Hydroxyurea decreases gemcitabine resistance in pancreatic carcinoma cells with highly expressed ribonucleotide reductase

Abstract

Objectives: This study aimed to determine whether the treatment of pancreatic carcinoma can be defined on the basis of the expression of genes involved in gemcitabine metabolism and whether combination treatment is more effective than conventional treatment.

Methods: Four pancreatic carcinoma cell lines (Panc-1, MIAPaCa-2, BxPC-3, and Capan-2) were used to determine the patterns of gemcitabine-metabolizing genes and mesenchymal marker gene expressions using quantitative real-time polymerase chain reaction. Chemosensitivity and cell proliferation were measured using colorimetric assay. Gemcitabine was combined with hydroxyurea or small interfering RNA targeting ribonucleotide reductase to assess changes in chemoresistance.

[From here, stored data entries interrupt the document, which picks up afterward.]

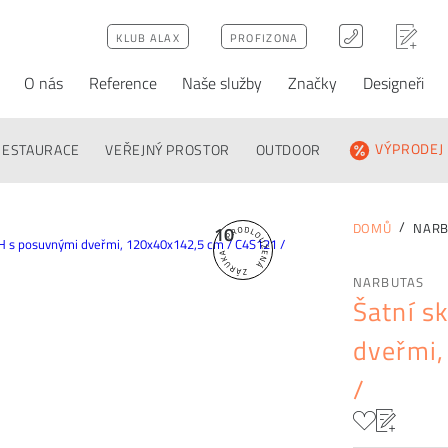
KLUB ALAX
PROFIZONA
O nás
Reference
Naše služby
Značky
Designeři
ativy
Poptávka
FAQ
RESTAURACE
VEŘEJNÝ PROSTOR
OUTDOOR
VÝPRODEJ
NARB
DOMŮ
10
NARBUTAS
Šatní s
dveřmi
/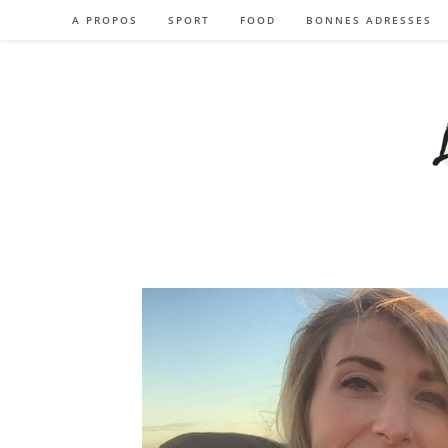
Skip
A PROPOS
SPORT
FOOD
BONNES ADRESSES
to
content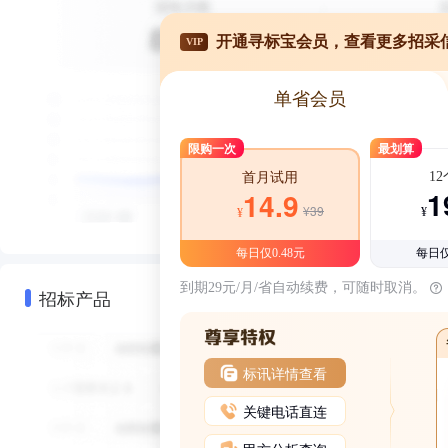
开通寻标宝会员，查看更多招采
VIP
单省会员
限购一次
最划算
1
首月试用
1
14.9
¥39
¥
¥
每日仅0.48元
每日仅
到期29元/月/省自动续费，可随时取消。
招标产品
标讯详情查看
关键电话直连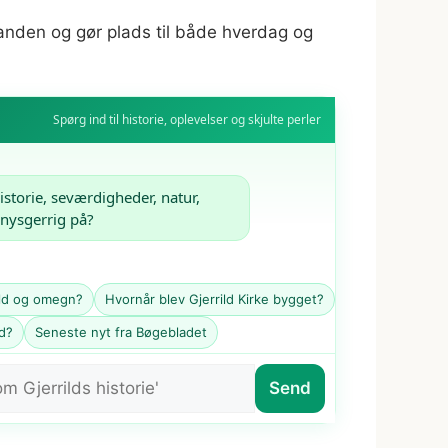
nanden og gør plads til både hverdag og
Spørg ind til historie, oplevelser og skjulte perler
istorie, seværdigheder, natur, 
 nysgerrig på?
ild og omegn?
Hvornår blev Gjerrild Kirke bygget?
ld?
Seneste nyt fra Bøgebladet
Send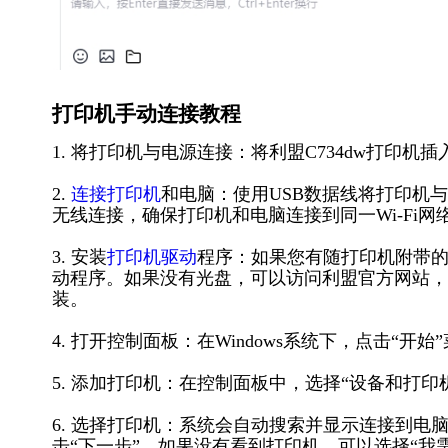
打印机手动连接教程
1. 将打印机与电源连接：将利盟C734dw打印
2.
连接打印机
和电脑：使用USB数据线将打印机
无线连接，确保打印机和电脑连接到同一Wi-Fi网
3. 安装
打印机驱动
程序：如果您有随打印机附带
动程序。如果没有光盘，可以访问利盟官方网站，
装。
4. 打开控制面板：在Windows系统下，点击“开
5. 添加打印机：在控制面板中，选择“设备和打印
6. 选择打印机：系统会自动搜索并显示连接到电脑
击“下一步”。如果没有看到打印机，可以选择“我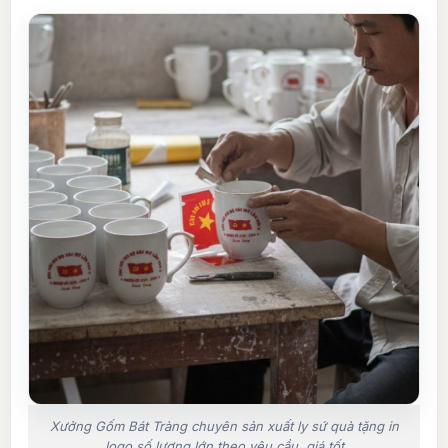
Xưởng Gốm Bát Tràng chuyên sản xuất ly sứ quà tặng in
logo số lượng lớn theo yêu cầu, giá tốt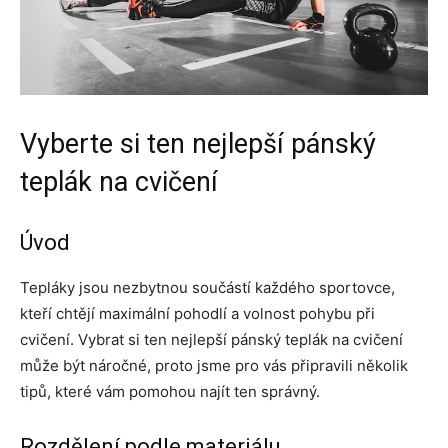
Vyberte si ten nejlepší pánský
teplák na cvičení
Úvod
Tepláky jsou nezbytnou součástí každého sportovce,
kteří chtějí maximální pohodlí a volnost pohybu při
cvičení. Vybrat si ten nejlepší pánský teplák na cvičení
může být náročné, proto jsme pro vás připravili několik
tipů, které vám pomohou najít ten správný.
Rozdělení podle materiálu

Results: Panc-1 and MIAPaCa-2 cell lines were profoundly chemoresistant and expressed genes corresponding to cells with distinct mesenchymal phenotypes. In addition, Panc-1 highly expressed ribonucleotide reductase and showed a 4-fold increase in gemcitabine sensitivity after treatment with hydroxyurea.

Conclusions: Combination treatment tailored to cells with highly expressed ribonucleotide reductase was more effective than treatment with gemcitabine alone. Moreover, phenotype and gemcitabine metabolism may independently confer chemoresistance.